*** Data for this exercise Section Begins ***
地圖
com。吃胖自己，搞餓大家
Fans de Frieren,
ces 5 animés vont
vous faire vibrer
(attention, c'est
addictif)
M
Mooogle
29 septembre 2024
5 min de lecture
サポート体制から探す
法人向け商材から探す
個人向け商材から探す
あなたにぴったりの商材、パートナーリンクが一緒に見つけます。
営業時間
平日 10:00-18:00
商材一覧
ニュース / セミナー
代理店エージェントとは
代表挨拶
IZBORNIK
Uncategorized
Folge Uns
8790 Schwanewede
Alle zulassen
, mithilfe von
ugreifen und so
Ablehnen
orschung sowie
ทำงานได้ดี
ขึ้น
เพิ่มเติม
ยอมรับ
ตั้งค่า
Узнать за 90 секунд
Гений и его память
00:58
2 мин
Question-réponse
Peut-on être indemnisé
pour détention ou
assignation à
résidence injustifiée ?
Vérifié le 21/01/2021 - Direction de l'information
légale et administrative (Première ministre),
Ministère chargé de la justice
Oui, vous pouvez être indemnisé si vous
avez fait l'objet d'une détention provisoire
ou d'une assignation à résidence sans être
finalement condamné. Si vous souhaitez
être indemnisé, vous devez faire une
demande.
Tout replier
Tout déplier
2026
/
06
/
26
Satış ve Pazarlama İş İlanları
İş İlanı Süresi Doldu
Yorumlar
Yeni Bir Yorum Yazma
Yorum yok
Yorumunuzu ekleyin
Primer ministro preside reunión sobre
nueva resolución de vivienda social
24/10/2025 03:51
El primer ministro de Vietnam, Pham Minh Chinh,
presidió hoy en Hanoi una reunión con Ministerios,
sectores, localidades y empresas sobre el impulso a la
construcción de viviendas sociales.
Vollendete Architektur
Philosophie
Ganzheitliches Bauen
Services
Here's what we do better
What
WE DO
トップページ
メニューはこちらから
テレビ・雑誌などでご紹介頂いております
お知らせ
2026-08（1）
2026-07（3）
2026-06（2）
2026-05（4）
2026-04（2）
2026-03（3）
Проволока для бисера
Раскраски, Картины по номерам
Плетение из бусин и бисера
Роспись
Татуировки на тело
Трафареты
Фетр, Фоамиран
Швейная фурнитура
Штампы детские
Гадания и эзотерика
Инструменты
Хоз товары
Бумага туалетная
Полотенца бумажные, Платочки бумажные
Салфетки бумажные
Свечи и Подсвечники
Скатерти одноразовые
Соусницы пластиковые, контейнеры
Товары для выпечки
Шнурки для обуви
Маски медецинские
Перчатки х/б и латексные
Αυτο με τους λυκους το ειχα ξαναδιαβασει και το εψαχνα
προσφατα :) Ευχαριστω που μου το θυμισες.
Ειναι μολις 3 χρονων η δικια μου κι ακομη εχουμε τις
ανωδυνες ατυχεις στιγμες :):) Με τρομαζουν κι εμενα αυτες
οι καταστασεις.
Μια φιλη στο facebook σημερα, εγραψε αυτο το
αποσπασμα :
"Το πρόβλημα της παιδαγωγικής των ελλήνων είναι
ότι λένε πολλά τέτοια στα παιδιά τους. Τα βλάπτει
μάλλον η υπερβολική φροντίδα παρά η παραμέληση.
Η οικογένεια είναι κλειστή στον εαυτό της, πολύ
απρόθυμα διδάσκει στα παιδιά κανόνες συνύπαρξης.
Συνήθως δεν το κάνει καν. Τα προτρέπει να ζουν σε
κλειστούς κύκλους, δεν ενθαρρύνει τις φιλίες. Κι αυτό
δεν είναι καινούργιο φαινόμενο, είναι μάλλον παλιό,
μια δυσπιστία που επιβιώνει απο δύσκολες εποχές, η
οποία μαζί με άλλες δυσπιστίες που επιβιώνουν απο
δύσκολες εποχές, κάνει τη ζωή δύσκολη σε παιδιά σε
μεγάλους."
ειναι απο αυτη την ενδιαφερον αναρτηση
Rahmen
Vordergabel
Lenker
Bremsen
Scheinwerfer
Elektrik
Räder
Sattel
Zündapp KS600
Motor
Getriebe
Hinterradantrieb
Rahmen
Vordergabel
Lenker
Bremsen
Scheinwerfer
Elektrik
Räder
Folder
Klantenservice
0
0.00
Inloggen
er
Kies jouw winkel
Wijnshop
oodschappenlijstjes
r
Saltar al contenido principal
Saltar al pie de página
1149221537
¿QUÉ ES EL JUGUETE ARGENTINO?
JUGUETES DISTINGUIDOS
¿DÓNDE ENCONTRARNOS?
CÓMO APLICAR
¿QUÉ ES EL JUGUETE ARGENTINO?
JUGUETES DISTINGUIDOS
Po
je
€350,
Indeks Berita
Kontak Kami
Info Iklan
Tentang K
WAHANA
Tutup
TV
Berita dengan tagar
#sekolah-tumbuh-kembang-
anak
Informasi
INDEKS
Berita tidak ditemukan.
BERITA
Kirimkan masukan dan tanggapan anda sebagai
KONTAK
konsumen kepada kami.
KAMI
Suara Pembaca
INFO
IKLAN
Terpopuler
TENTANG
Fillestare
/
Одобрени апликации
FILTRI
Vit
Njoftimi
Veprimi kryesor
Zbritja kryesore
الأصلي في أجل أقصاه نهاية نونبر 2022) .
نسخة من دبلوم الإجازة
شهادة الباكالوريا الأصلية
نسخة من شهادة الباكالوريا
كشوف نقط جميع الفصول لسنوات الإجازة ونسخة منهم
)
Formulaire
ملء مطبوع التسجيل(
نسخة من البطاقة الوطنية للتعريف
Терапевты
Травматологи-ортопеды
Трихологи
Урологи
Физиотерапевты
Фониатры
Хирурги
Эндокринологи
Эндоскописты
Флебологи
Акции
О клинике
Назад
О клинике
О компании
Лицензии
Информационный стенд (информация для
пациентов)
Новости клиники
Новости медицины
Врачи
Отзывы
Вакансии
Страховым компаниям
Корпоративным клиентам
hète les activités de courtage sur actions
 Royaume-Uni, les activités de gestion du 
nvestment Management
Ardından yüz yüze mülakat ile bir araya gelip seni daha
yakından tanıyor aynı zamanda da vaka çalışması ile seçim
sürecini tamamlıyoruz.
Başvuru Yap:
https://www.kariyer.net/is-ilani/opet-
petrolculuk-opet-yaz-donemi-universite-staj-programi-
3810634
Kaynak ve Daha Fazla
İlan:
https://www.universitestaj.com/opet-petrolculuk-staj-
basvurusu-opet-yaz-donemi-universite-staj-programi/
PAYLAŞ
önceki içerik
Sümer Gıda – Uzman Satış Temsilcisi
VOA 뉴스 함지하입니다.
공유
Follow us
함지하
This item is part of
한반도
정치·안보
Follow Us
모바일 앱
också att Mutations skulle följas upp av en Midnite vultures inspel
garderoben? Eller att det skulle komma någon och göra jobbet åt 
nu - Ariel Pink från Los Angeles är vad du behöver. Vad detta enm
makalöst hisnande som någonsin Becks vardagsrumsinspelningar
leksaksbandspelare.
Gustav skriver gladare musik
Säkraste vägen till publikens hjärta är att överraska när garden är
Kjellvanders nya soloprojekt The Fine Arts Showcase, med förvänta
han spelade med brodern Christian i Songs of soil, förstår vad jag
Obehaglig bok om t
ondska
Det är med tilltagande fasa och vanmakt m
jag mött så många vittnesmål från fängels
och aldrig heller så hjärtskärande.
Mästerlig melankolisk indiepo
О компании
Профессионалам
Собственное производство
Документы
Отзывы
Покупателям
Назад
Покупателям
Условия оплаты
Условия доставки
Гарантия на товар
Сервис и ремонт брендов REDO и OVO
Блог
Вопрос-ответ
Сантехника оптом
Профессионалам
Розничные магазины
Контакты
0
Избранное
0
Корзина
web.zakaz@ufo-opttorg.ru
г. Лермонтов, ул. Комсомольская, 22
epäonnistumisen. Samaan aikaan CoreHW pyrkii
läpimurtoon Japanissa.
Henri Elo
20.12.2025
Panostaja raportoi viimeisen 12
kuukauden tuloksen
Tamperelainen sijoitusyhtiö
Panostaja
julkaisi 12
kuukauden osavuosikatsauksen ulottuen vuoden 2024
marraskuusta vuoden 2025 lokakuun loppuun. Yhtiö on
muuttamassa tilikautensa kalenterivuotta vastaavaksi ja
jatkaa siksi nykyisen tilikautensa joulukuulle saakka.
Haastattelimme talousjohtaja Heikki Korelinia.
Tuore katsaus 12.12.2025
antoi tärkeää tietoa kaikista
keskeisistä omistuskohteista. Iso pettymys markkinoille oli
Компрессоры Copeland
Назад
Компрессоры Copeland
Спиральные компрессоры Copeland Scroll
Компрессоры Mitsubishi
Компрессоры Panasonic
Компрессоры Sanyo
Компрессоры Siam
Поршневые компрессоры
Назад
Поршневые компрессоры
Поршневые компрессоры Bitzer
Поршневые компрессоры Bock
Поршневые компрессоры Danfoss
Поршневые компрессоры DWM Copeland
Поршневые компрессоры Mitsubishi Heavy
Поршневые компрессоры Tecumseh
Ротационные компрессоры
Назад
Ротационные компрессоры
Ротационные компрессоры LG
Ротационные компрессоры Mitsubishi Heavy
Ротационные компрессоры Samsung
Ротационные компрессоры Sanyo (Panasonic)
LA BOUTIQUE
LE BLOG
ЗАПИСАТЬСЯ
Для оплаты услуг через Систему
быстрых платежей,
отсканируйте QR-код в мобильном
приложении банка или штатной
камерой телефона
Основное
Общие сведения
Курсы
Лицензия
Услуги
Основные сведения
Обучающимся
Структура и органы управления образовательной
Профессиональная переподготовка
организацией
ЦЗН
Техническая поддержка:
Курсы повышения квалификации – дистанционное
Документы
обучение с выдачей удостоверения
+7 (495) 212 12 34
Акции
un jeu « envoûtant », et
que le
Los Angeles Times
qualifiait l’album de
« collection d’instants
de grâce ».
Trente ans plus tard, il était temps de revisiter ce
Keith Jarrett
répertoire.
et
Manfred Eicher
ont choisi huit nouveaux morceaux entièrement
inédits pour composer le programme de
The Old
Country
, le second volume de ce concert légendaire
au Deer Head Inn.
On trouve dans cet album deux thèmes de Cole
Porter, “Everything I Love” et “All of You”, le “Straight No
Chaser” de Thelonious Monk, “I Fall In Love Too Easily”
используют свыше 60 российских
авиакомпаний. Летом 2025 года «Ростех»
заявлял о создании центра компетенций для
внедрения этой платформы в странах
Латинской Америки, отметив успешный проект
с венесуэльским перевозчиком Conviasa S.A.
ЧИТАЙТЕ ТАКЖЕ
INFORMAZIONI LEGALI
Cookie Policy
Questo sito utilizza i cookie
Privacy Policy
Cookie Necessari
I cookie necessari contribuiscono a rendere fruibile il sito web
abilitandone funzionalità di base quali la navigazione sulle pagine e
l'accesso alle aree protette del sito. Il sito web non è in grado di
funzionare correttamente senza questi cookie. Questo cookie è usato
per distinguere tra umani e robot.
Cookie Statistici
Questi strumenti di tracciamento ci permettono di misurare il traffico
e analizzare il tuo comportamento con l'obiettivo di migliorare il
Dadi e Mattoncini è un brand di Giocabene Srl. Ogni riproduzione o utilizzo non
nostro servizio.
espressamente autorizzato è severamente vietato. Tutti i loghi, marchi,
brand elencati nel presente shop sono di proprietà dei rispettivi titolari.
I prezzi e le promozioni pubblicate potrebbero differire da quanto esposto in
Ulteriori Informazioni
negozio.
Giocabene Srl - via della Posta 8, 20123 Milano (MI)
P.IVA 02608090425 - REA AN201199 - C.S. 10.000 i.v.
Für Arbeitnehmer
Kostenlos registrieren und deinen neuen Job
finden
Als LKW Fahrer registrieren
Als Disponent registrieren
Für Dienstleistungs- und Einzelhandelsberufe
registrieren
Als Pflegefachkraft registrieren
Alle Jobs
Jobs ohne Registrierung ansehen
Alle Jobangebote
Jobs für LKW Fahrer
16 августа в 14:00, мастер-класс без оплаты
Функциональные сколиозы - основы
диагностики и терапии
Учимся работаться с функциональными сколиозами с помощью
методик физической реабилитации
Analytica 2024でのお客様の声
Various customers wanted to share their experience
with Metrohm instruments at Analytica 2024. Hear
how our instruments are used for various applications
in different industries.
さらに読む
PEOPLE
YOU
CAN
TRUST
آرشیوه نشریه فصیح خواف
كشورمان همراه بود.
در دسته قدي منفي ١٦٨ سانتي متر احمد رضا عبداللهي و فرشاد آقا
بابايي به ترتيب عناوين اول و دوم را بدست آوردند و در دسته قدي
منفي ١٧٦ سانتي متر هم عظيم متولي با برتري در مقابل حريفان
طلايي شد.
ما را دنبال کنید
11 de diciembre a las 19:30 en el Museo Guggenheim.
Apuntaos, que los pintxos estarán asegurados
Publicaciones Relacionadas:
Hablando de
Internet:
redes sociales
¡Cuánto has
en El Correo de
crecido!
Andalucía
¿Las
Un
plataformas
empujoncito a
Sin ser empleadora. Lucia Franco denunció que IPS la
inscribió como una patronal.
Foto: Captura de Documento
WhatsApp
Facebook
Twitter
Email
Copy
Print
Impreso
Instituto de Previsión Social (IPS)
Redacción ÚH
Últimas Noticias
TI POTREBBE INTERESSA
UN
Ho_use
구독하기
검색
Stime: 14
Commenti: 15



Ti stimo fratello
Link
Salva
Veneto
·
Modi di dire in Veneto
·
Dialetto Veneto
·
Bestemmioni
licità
*** Data for this exercise Section Ends ***
Task brief> Check each line of the entries, and copy the ones that contain "Panostaja".

Written solution>
Panostaja raportoi viimeisen 12
Panostaja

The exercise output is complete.